▶ **INSTRUCTIONS TO FOLLOW**
What's needed is an exact copy of all the data below, without pictures.

::::

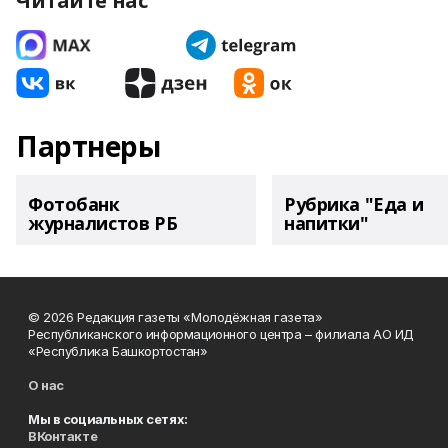
Читайте нас
Партнеры
Фотобанк
Рубрика "Еда и
журналистов РБ
напитки"
© 2026 Редакция газеты «Молодёжная газета»
Республиканского информационного центра – филиала АО ИД
«Республика Башкортостан»
О нас
Мы в социальных сетях:
ВКонтакте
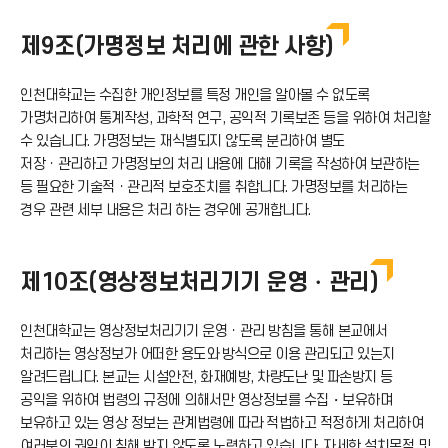
운
제9조(가명정보 처리에 관한 사항)
로
인천대학교는 수집한 개인정보를 특정 개인을 알아볼 수 없도록
드
가명처리하여 통계작성, 과학적 연구, 공익적 기록보존 등을 위하여 처리할
수 있습니다. 가명정보는 재식별되지 않도록 분리하여 별도
아
저장ㆍ관리하고 가명정보의 처리 내용에 대해 기록을 작성하여 보관하는
등 필요한 기술적ㆍ관리적 보호조치를 취합니다. 가명정보를 처리하는
경우 관련 세부 내용은 처리 하는 경우에 공개합니다.
이
콘
제10조(영상정보처리기기 운영・관리)
인천대학교는 영상정보처리기기 운영ㆍ관리 방침을 통해 본교에서
처리하는 영상정보가 어떠한 용도와 방식으로 이용 관리되고 있는지
알려드립니다. 본교는 시설안전, 화재예방, 차량도난 및 파손방지 등
공익을 위하여 법령의 규정에 의해서만 영상정보를 수집・보유하며
보유하고 있는 영상 정보는 관계법령에 따라 적법하고 적정하게 처리하여
여러분의 권익이 침해 받지 않도록 노력하고 있습니다. 자세한 설치목적 및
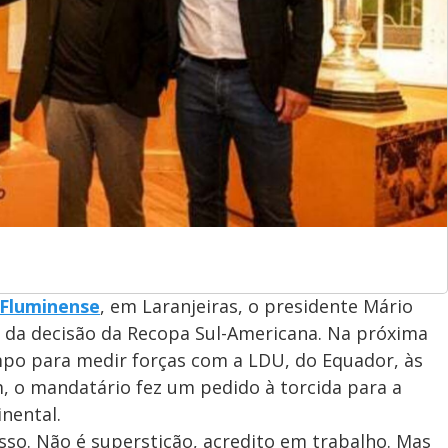
 Fluminense
, em Laranjeiras, o presidente Mário
e da decisão da Recopa Sul-Americana. Na próxima
campo para medir forças com a LDU, do Equador, às
m, o mandatário fez um pedido à torcida para a
nental.
isso. Não é superstição, acredito em trabalho. Mas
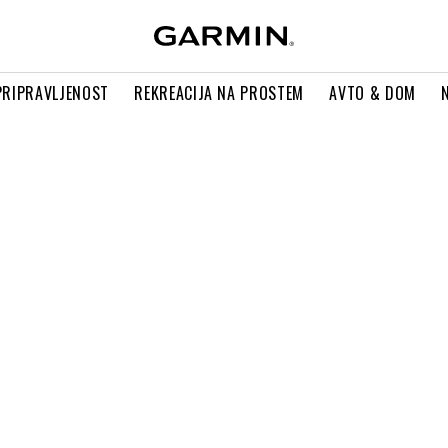
PRIPRAVLJENOST
REKREACIJA NA PROSTEM
AVTO & DOM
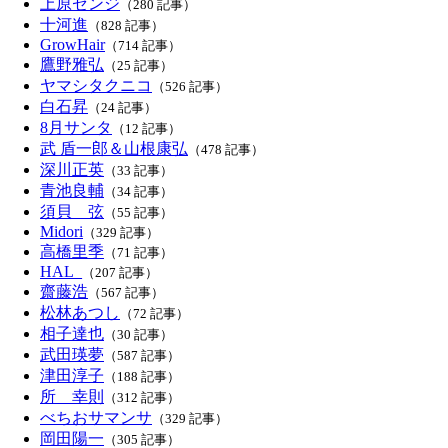
上原ゼンジ
（280 記事）
十河進
（828 記事）
GrowHair
（714 記事）
鷹野雅弘
（25 記事）
ヤマシタクニコ
（526 記事）
白石昇
（24 記事）
8月サンタ
（12 記事）
武 盾一郎＆山根康弘
（478 記事）
深川正英
（33 記事）
青池良輔
（34 記事）
須貝 弦
（55 記事）
Midori
（329 記事）
高橋里季
（71 記事）
HAL_
（207 記事）
齋藤浩
（567 記事）
松林あつし
（72 記事）
相子達也
（30 記事）
武田瑛夢
（587 記事）
津田淳子
（188 記事）
所 幸則
（312 記事）
べちおサマンサ
（329 記事）
岡田陽一
（305 記事）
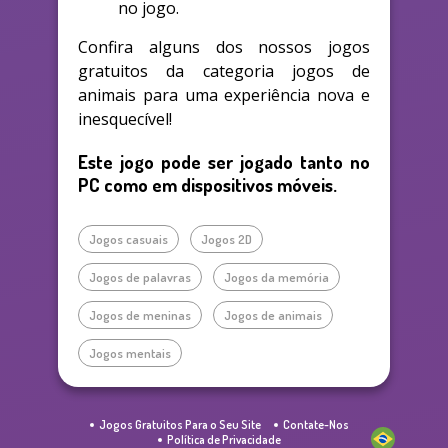
no jogo.
Confira alguns dos nossos jogos
gratuitos da categoria jogos de
animais para uma experiência nova e
inesquecível!
Este jogo pode ser jogado tanto no
PC como em dispositivos móveis.
Jogos casuais
Jogos 2D
Jogos de palavras
Jogos da memória
Jogos de meninas
Jogos de animais
Jogos mentais
Jogos Gratuitos Para o Seu Site
Contate-Nos
Política de Privacidade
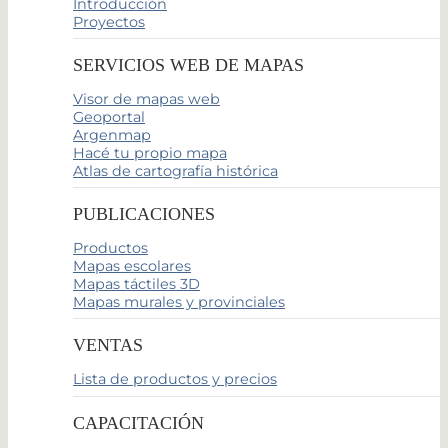
Introducción
Proyectos
SERVICIOS WEB DE MAPAS
Visor de mapas web
Geoportal
Argenmap
Hacé tu propio mapa
Atlas de cartografía histórica
PUBLICACIONES
Productos
Mapas escolares
Mapas táctiles 3D
Mapas murales y provinciales
VENTAS
Lista de productos y precios
CAPACITACIÓN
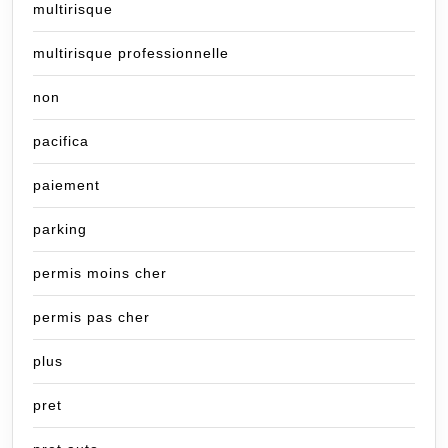
multirisque
multirisque professionnelle
non
pacifica
paiement
parking
permis moins cher
permis pas cher
plus
pret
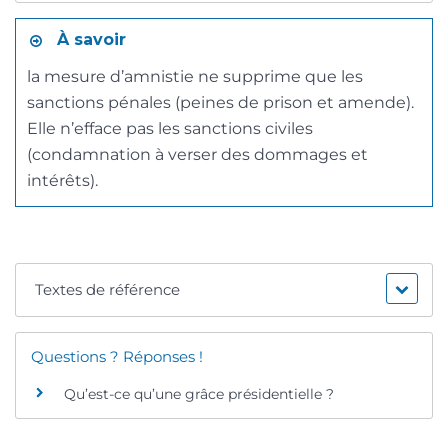
À savoir
la mesure d’amnistie ne supprime que les
sanctions pénales (peines de prison et amende).
Elle n’efface pas les sanctions civiles
(condamnation à verser des dommages et
intérêts).
Textes de référence
Questions ? Réponses !
Qu’est-ce qu’une grâce présidentielle ?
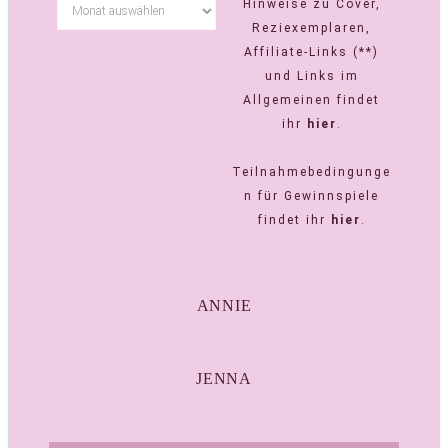
Hinweise zu Cover,
Reziexemplaren,
Affiliate-Links (**)
und Links im
Allgemeinen findet
ihr
hier
.
Teilnahmebedingunge
n für Gewinnspiele
findet ihr
hier
.
ANNIE
JENNA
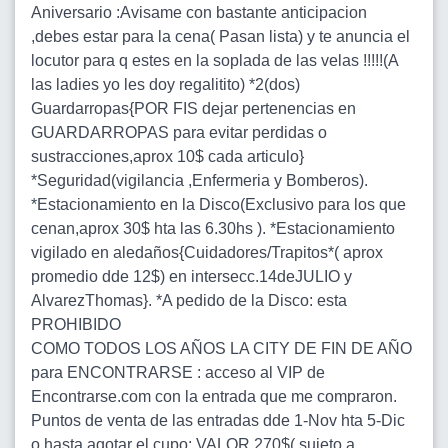
Aniversario :Avisame con bastante anticipacion
,debes estar para la cena( Pasan lista) y te anuncia el
locutor para q estes en la soplada de las velas !!!!!(A
las ladies yo les doy regalitito) *2(dos)
Guardarropas{POR FIS dejar pertenencias en
GUARDARROPAS para evitar perdidas o
sustracciones,aprox 10$ cada articulo}
*Seguridad(vigilancia ,Enfermeria y Bomberos).
*Estacionamiento en la Disco(Exclusivo para los que
cenan,aprox 30$ hta las 6.30hs ). *Estacionamiento
vigilado en aledaños{Cuidadores/Trapitos*( aprox
promedio dde 12$) en intersecc.14deJULIO y
AlvarezThomas}. *A pedido de la Disco: esta
PROHIBIDO
COMO TODOS LOS AÑOS LA CITY DE FIN DE AÑO
para ENCONTRARSE : acceso al VIP de
Encontrarse.com con la entrada que me compraron.
Puntos de venta de las entradas dde 1-Nov hta 5-Dic
o hasta agotar el cupo: VALOR 270$( sujeto a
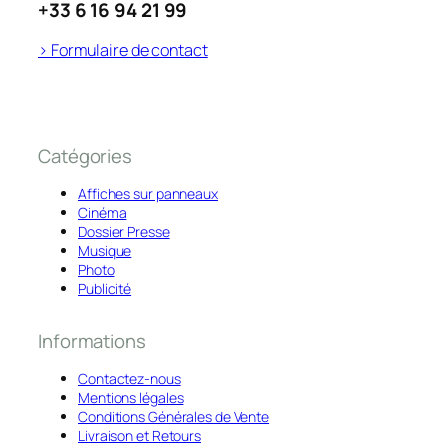
+33 6 16 94 21 99
> Formulaire de contact
Catégories
Affiches sur panneaux
Cinéma
Dossier Presse
Musique
Photo
Publicité
Informations
Contactez-nous
Mentions légales
Conditions Générales de Vente
Livraison et Retours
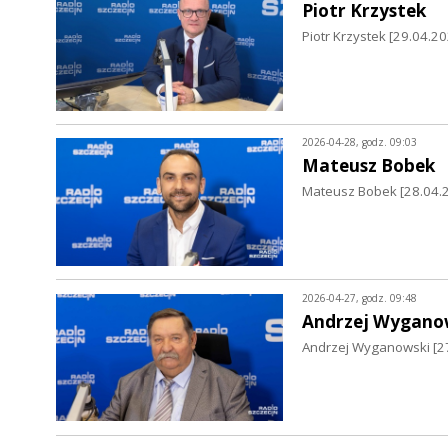
Piotr Krzystek
Piotr Krzystek [29.04.2
2026-04-28, godz. 09:03
Mateusz Bobek
Mateusz Bobek [28.04.
2026-04-27, godz. 09:48
Andrzej Wygano
Andrzej Wyganowski [27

::::

▶ **YOUR SOLUTION**
Читайте нас
Партнеры
Фотобанк
Рубрика "Еда и
журналистов РБ
напитки"
© 2026 Редакция газеты «Молодёжная газета»
Республиканского информационного центра – филиала АО ИД
«Республика Башкортостан»
О нас
Мы в социальных сетях:
ВКонтакте
운
제9조(가명정보 처리에 관한 사항)
로
인천대학교는 수집한 개인정보를 특정 개인을 알아볼 수 없도록
드
가명처리하여 통계작성, 과학적 연구, 공익적 기록보존 등을 위하여 처리할
수 있습니다. 가명정보는 재식별되지 않도록 분리하여 별도
아
저장ㆍ관리하고 가명정보의 처리 내용에 대해 기록을 작성하여 보관하는
등 필요한 기술적ㆍ관리적 보호조치를 취합니다. 가명정보를 처리하는
경우 관련 세부 내용은 처리 하는 경우에 공개합니다.
이
콘
제10조(영상정보처리기기 운영・관리)
인천대학교는 영상정보처리기기 운영ㆍ관리 방침을 통해 본교에서
처리하는 영상정보가 어떠한 용도와 방식으로 이용 관리되고 있는지
알려드립니다. 본교는 시설안전, 화재예방, 차량도난 및 파손방지 등
공익을 위하여 법령의 규정에 의해서만 영상정보를 수집・보유하며
보유하고 있는 영상 정보는 관계법령에 따라 적법하고 적정하게 처리하여
여러분의 권익이 침해 받지 않도록 노력하고 있습니다. 자세한 설치목적 및
 Fluminense
, em Laranjeiras, o presidente Mário
e da decisão da Recopa Sul-Americana. Na próxima
campo para medir forças com a LDU, do Equador, às
m, o mandatário fez um pedido à torcida para a
nental.
isso. Não é superstição, acredito em trabalho. Mas
PRIPRAVLJENOST
REKREACIJA NA PROSTEM
AVTO & DOM
上原ゼンジ
（280 記事）
十河進
（828 記事）
GrowHair
（714 記事）
鷹野雅弘
（25 記事）
ヤマシタクニコ
（526 記事）
白石昇
（24 記事）
8月サンタ
（12 記事）
武 盾一郎＆山根康弘
（478 記事）
深川正英
（33 記事）
青池良輔
（34 記事）
須貝 弦
（55 記事）
Midori
（329 記事）
高橋里季
（71 記事）
HAL_
（207 記事）
齋藤浩
（567 記事）
松林あつし
（72 記事）
相子達也
（30 記事）
武田瑛夢
（587 記事）
津田淳子
（188 記事）
所 幸則
（312 記事）
べちおサマンサ
（329 記事）
岡田陽一
（305 記事）
no jogo.
Confira alguns dos nossos jogos
gratuitos da categoria jogos de
animais para uma experiência nova e
inesquecível!
Este jogo pode ser jogado tanto no
PC como em dispositivos móveis.
Jogos casuais
Jogos 2D
Jogos de palavras
Jogos da memória
Jogos de meninas
Jogos de animais
Jogos mentais
Jogos Gratuitos Para o Seu Site
Contate-Nos
Política de Privacidade
Introducción
Proyectos
SERVICIOS WEB DE MAPAS
Visor de mapas web
Geoportal
Argenmap
Hacé tu propio mapa
Atlas de cartografía histórica
PUBLICACIONES
Productos
Mapas escolares
Mapas táctiles 3D
Mapas murales y provinciales
VENTAS
Lista de productos y precios
CAPACITACIÓN
multirisque
multirisque professionnelle
non
pacifica
paiement
parking
permis moins cher
permis pas cher
plus
pret
À savoir
la mesure d’amnistie ne supprime que les
sanctions pénales (peines de prison et amende).
Elle n’efface pas les sanctions civiles
(condamnation à verser des dommages et
intérêts).
Textes de référence
Questions ? Réponses !
Qu’est-ce qu’une grâce présidentielle ?
Hinweise zu Cover,
Reziexemplaren,
Affiliate-Links (**)
und Links im
Allgemeinen findet
ihr
hier
.
Teilnahmebedingunge
n für Gewinnspiele
findet ihr
hier
.
ANNIE
JENNA
Aniversario :Avisame con bastante anticipacion
,debes estar para la cena( Pasan lista) y te anuncia el
locutor para q estes en la soplada de las velas !!!!!(A
las ladies yo les doy regalitito) *2(dos)
Guardarropas{POR FIS dejar pertenencias en
GUARDARROPAS para evitar perdidas o
sustracciones,aprox 10$ cada articulo}
*Seguridad(vigilancia ,Enfermeria y Bomberos).
*Estacionamiento en la Disco(Exclusivo para los que
cenan,aprox 30$ hta las 6.30hs ). *Estacionamiento
vigilado en aledaños{Cuidadores/Trapitos*( aprox
promedio dde 12$) en intersecc.14deJULIO y
AlvarezThomas}. *A pedido de la Disco: esta
PROHIBIDO
COMO TODOS LOS AÑOS LA CITY DE FIN DE AÑO
para ENCONTRARSE : acceso al VIP de
Encontrarse.com con la entrada que me compraron.
Puntos de venta de las entradas dde 1-Nov hta 5-Dic
o hasta agotar el cupo: VALOR 270$( sujeto a
+33 6 16 94 21 99
> Formulaire de contact
Catégories
Affiches sur panneaux
Cinéma
Dossier Presse
Musique
Photo
Publicité
Informations
Contactez-nous
Mentions légales
Conditions Générales de Vente
Livraison et Retours
Piotr Krzystek
Piotr Krzystek [29.04.2
2026-04-28, godz. 09:03
Mateusz Bobek
Mateusz Bobek [28.04.
2026-04-27, godz. 09:48
Andrzej Wygano
Andrzej Wyganowski [27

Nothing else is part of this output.